Solingen/Am Donnerstag, 28. Juni um 16.00 Uhr werden im BiZ Solingen Einstiegsmöglichkeiten und Ausbildungsinhalte im mittleren Justizvollzugsdienst in Nordrhein-Westfalen vorgestellt.
 
Sven Schneider, Dozent an der Justizvollzugsschule Wuppertal-Ronsdorf stellt am Donnerstag, 28. Juni die Ausbildung im mittleren Justizvollzugsdienst vor. Konkret geht es um die Beamtenlaufbahnen im allgemeinen Justizvollzugsdienst und Werkdienst sowie den Krankenpflegedienst.
Landesweit wurden im letzten Jahr 230 Nachwuchskräfte im mittleren Dienst eingestellt. Für dieses Jahr wird ebenfalls in dieser Größenordnung gesucht.
 
„Der Justizvollzugsdienst ist mehr, als nur Inhaftierte wegzuschließen“, weiß Sven Schneider. „Jeder Gefangene muss rund um die Uhr betreut werden. Unser oberstes Ziel ist es außerdem, die Menschen nach der Entlassung wieder ins Leben zu integrieren.
Das ist eine Aufgabe, die nur im Team mit Kollegen, Psychologen und Sozialpädagogen geleistet werden kann.“ Die Ausbildung zur Beamtin bzw. zum Beamten im mittleren Justizvollzugsdienst ist ab einem Mindestalter von 20 Jahren möglich, dauert zwei Jahre und beginnt mit einer mehrwöchigen Einführung.

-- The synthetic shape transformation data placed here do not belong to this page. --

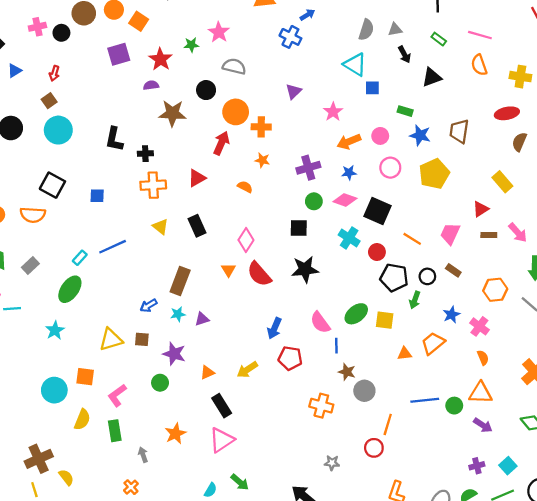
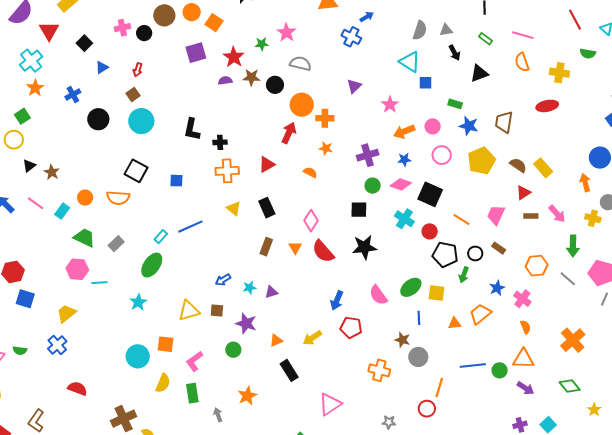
brown star: (172, 113) -> (251, 77), moved, size x0.7
brown semicircle: (519, 142) -> (518, 165), moved, turned 102
brown rectangle: (180, 281) -> (266, 247), moved, size x0.7
blue line: (336, 346) -> (419, 318), moved
pink triangle: (222, 440) -> (330, 404), moved

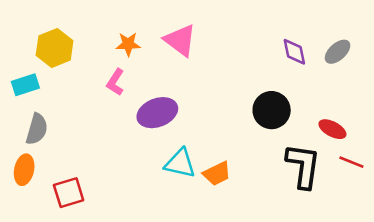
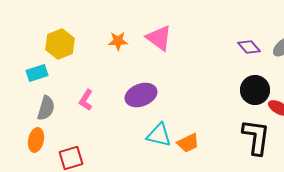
purple diamond: (294, 52) -> (249, 47), turned -30
pink L-shape: (115, 82) -> (86, 100), moved
black circle: (272, 110) -> (255, 90), moved

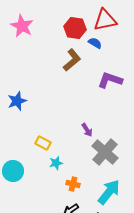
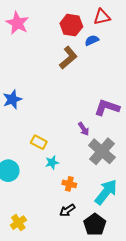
red triangle: (105, 20) -> (102, 17), size x0.7
blue semicircle: (95, 43) -> (92, 40), turned -56
purple L-shape: (110, 80) -> (107, 108), moved

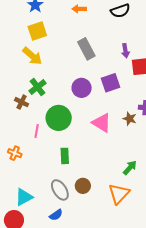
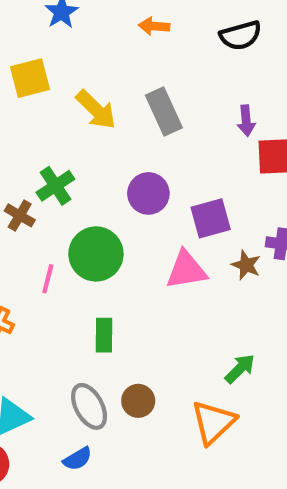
yellow square: (37, 31) -> (30, 78), moved
yellow arrow: (32, 56) -> (96, 110), moved
purple square: (110, 83) -> (211, 218), moved
pink triangle: (102, 123) -> (186, 270), turned -45

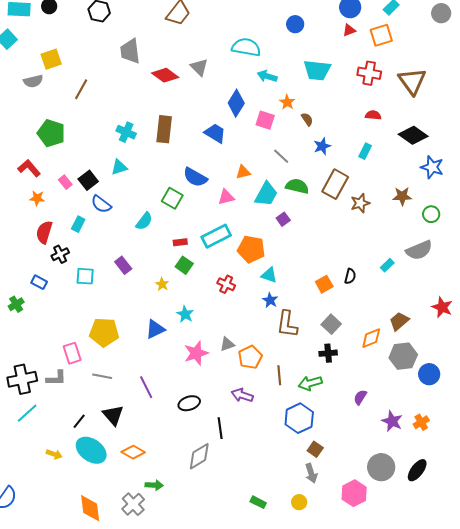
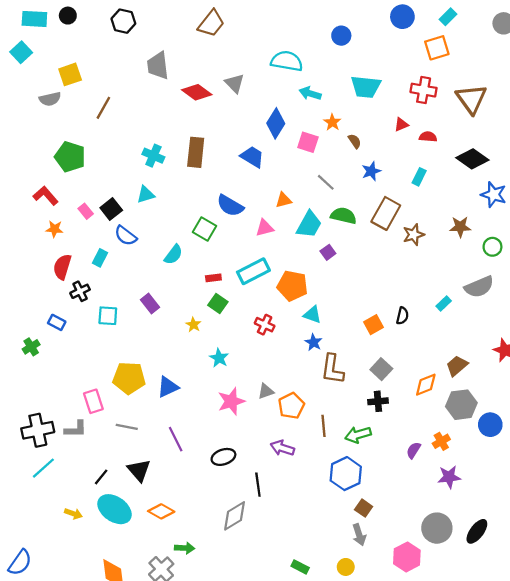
red triangle: (349, 30) -> (401, 125), moved
blue triangle: (155, 329) -> (168, 387), moved
purple star: (392, 421) -> (449, 477), turned -30
orange cross: (421, 422) -> (441, 441), moved

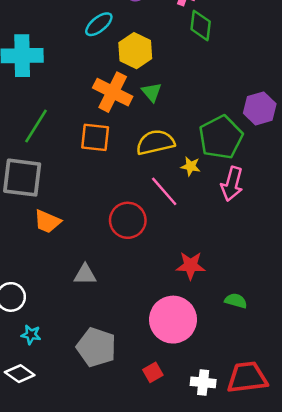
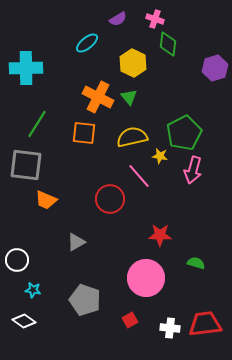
yellow hexagon: (135, 51) -> (133, 63), moved
purple hexagon: (260, 108) -> (215, 68), moved
gray triangle: (85, 274) -> (76, 242), turned -30

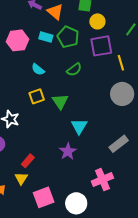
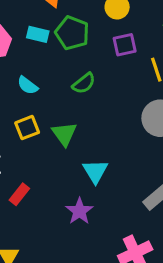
purple square: (101, 46) -> (125, 45), size x0.7
red rectangle: (28, 161) -> (19, 194), moved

Es folgen die theoretische Ausbildung in der Justizvollzugsschule Wuppertal und die berufspraktische Ausbildung in den unter-schiedlichen Justizvollzugseinrichtungen in NRW. Theorie und Praxis wechseln sich dabei regelmäßig ab.
Die Tätigkeit nach der Ausbildung ist je nach Dienstrichtung sehr abwechslungs-reich. Die Beamtinnen und Beamten beaufsichtigen und betreuen die Gefangenen im allgemeiner Vollzugsdienst oder bilden diese im sogenannten Werkdienst in unterschiedlichen Berufen aus bzw. weiter.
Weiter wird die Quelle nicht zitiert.